REQUIREMENT: The lines below from the one with "Александр Высокинский — о том, сколько" up to and including the one with "โรงเรียนพุนพินพิทยาคม" are what you should set down, exactly and without pictures.

= = =

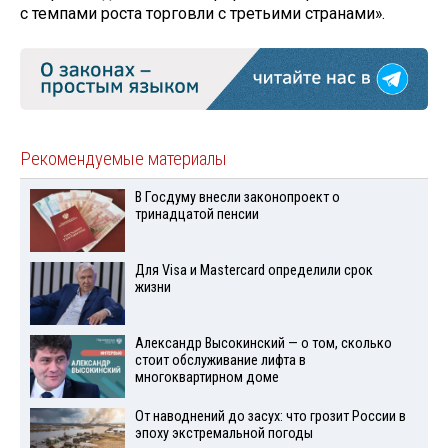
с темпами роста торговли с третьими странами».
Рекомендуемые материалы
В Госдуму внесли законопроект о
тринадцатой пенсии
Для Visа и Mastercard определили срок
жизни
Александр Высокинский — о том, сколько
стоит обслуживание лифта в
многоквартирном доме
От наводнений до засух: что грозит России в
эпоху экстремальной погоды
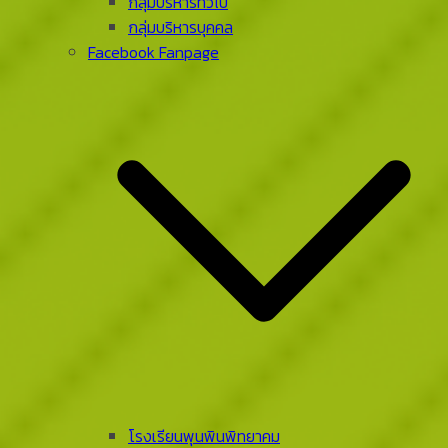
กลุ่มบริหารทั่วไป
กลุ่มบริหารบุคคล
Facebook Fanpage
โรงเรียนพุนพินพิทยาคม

= = =

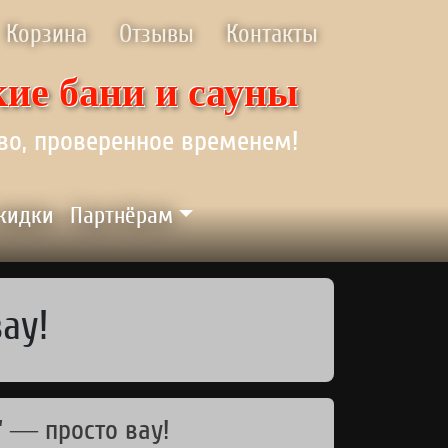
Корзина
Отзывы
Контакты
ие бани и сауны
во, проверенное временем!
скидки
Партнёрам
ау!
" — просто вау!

= = =

RESULT OF THE TASK:
Александр Высокинский — о том, сколько
стоит обслуживание лифта в
многоквартирном доме
От наводнений до засух: что грозит России в
эпоху экстремальной погоды
กลุ่มบริหารทั่วไป
กลุ่มบริหารบุคคล
Facebook Fanpage
โรงเรียนพุนพินพิทยาคม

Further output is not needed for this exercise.